Спускалась в магазин, покупала продукты. Да еще – ходила в больницу навещать Васика, который до сих пор так и не вышел из комы.
Родственников Васика Нина отыскать не смогла. Она припоминала, что когда-то Васик давал ей номер своего телефона – на всякий случай, но воспроизвести этот номер уже не могла. Необходимые Васику лекарства она покупала сама – пока на это денег хватало.
Вот и сейчас она собиралась в больницу. Накинуть плащ и надеть туфли – было делом одной минуты (ходить в своем квартире в домашнем Нина отвыкла давно – с тех пор, когда перестала считать то место, где жила домом – убежищем и приютом).
Нина вышла во двор. На лавочке у ее подъезда, как обычно, сидели две дряхлые старушки, курили «Беломор» и вяло между собой переругивались.
– Ты, Никитишна, старая манда, – говорила одна старушка другой.
– А ты, Сикуха, если опять чифирь закрысятничаешь, по рогам получишь, падла, – парировала вторая.
– А вот за падлу ответить бы надо...
Так как лекарств никаких сегодня покупать не надо было, Нина прошла мимо аптеки, которая располагалась неподалеку от ее дома и направилась прямо к станции метро.
Через пять минут она уже тряслась в подземном вагоне. Стены черного тоннеля мелькали перед ней.
– Вот так и жизнь моя, – мысленно вздохнула Нина, – все куда-то несется, огни... Скорость... А на самом деле – черная пустота, сырые стены и крысы, шмыгающие по гудящим рельсам.
Она закрыла глаза, чтобы ничего вокруг себя не видеть и вдруг ей вспомнились события одного дня... так резко отделившего ее тогдашнюю жизнь от той жизни, какой она жила сегодня.
– Кажись, с Борькой твоим беда, – сказал ей тогда один собравшихся на лестничной клетке соседей – старичок из квартиры напротив, – орет, как резаный. То замолчит, то снова заорет. Вот, вот... Кажись, опять начал... Глотка прямо луженая...
А Нина охнула. Рев, рвущийся из-за закрытой двери совсем не был похож на человеческий. Скорее, он походил на стон умирающего зверя.
Стараясь унять бешено забившееся сердце, Нина все рвала и рвала из кармана застрявшие там по неизвестной причине ключи от квартиры.
Когда ворвалась в квартиру, вопли Бориса уже стихли. Он лежал на пороге ее комнаты, свернувшись клубочком, словно неродившийся младенец. Вокруг его головы медленно растекалась грязно-желтая лужица.

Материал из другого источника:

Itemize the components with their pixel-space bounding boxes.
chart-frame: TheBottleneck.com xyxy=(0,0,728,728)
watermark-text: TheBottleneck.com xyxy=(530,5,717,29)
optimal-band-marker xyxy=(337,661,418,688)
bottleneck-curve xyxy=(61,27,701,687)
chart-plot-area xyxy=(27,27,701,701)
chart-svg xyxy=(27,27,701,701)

А в квартиру, дверь в которую Нина забыла второпях закрыть уже, со страхом оглядываясь, входили на цыпочках истомившиеся любопытством соседи...

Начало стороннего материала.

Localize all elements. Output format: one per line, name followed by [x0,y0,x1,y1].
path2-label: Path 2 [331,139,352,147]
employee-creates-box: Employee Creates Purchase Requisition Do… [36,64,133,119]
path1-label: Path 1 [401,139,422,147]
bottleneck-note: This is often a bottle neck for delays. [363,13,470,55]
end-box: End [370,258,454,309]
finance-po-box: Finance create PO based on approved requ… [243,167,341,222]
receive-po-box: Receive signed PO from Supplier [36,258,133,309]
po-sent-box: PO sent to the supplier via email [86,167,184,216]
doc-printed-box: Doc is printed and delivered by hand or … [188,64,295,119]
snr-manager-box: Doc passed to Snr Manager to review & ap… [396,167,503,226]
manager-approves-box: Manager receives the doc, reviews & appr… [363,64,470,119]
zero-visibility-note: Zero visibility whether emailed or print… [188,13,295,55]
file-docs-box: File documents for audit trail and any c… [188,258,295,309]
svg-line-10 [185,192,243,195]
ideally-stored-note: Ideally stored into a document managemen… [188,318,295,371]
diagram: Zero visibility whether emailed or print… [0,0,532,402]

После врачи сказали, что Борис умер от остановки сердца. Но Нина знала, знала, что причиной смерти ее мужа была очередная доза зелья дяди Мони. Доза, оказавшаяся для Бориса последней.
И, конечно, никаких посторонних примесей в крови Бориса обнаружено не было.
Иначе и быть не могло.
* * *От печальных воспоминаний у Нины заныло сердце и голову заволокло туманом.

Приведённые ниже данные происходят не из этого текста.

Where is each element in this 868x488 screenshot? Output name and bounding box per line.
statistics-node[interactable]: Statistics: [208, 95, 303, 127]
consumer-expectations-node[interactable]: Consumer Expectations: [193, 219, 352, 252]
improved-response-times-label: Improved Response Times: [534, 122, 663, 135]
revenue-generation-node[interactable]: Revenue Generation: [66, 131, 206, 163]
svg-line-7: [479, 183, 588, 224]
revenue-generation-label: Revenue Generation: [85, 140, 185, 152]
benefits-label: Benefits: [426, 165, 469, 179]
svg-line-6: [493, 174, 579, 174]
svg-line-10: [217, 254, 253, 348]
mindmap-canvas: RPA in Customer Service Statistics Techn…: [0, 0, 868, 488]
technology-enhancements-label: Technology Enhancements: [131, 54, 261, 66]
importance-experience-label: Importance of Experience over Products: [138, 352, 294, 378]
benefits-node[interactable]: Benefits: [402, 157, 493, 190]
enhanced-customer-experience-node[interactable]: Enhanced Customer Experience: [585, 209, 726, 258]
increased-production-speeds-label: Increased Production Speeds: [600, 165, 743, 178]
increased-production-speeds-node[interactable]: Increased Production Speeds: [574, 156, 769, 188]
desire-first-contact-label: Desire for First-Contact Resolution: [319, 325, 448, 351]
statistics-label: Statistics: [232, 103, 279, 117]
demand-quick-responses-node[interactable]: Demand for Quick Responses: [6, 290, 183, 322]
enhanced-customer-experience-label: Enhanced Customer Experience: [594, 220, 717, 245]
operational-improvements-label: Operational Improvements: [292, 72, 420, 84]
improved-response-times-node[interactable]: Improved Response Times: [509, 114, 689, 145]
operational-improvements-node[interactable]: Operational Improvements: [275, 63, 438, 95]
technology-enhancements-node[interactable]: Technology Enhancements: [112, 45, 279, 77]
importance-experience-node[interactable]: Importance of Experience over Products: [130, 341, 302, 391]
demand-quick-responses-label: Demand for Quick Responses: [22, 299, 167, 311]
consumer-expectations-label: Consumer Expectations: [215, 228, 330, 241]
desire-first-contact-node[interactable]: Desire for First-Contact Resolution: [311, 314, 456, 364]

«Может быть, – думала он так, как всегда думала, когда вспоминала тот страшный день, – может быть, я могла бы помочь Борису – сбегать к дяде Моне за очередной дозой, но... Если бы не поехала в больницу вместе с внезапно потерявшим сознание Васиком. Конечно, вряд ли успела бы я к дяде Моне – даже если бы с машиной скорой медицинской помощи и не поехала бы – но все-таки... Тем более, рано или поздно Бориса ждал бы точно такой же конец. И... Это я ответственна за то, что случилось с Васиком. Как мне вылечить его? Доктор говорит, что летаргия не поддается лечению и нельзя предсказать, когда придет в себя больной и придет ли он в себя вообще... Снова идти к дяде Моне? Если из-за его зелья Васик впал в летаргию, то дядя Моня – и есть тот человек, которому под силу вылечить Васика»?